4. Implement the operations

The ops member of our parent class is defined as the following,

struct tf_module_ops
{
int (*start)(void *p_module);
int (*stop)(void *p_module);
int (*cfg)(void *p_module, cJSON *p_json);
int (*msgs_sub_set)(void *p_module, int evt_id);
int (*msgs_pub_set)(void *p_module, int output_index, int *p_evt_id, int num);
};

When the TFE initialize the FM, it will call these functions in the following order, cfg -> msgs_sub_set -> msgs_pub_set -> start -> stop.

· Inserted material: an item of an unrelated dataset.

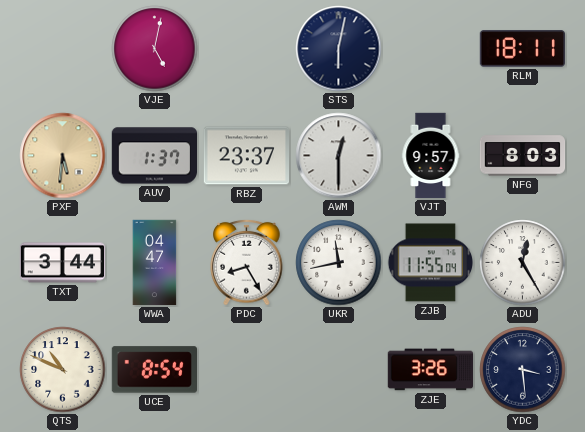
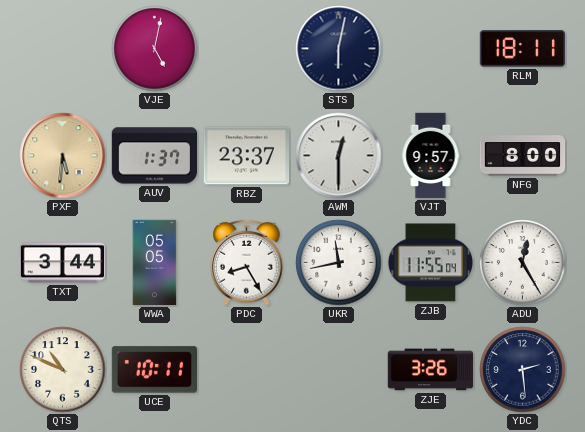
NFG: 8:03 -> 8:00
WWA: 04:47 -> 05:05
UCE: 8:54 -> 10:11
YDC: 3:29 -> 2:29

cfg - take the paramers from the task flow json, use these parameters to configure your FM

msgs_sub_set - create the connection to the up-stream FM, by registering an event handler to the event id of the up-stream FM. The input parameter evt_id is prepared by the TFE by extracting from the task flow json. The 1st parameter p_module is the pointer to the FM instance itself.

msgs_pub_set - store the connections to the down-stream FMs, if this FM has no output, we can leave this function empty. The 1st parameter p_module is the pointer to the FM instance itself. The 2nd parameter output_index is the port number, e.g. this FM has 2 outputs, msgs_pub_set will be called twice, with output_index = 0 and 1 successively. The 3rd parameter p_evt_id is a pointer to an array which holds all the event ids of the down-stream FMs on this port, the size of the array is num which is the last parameter.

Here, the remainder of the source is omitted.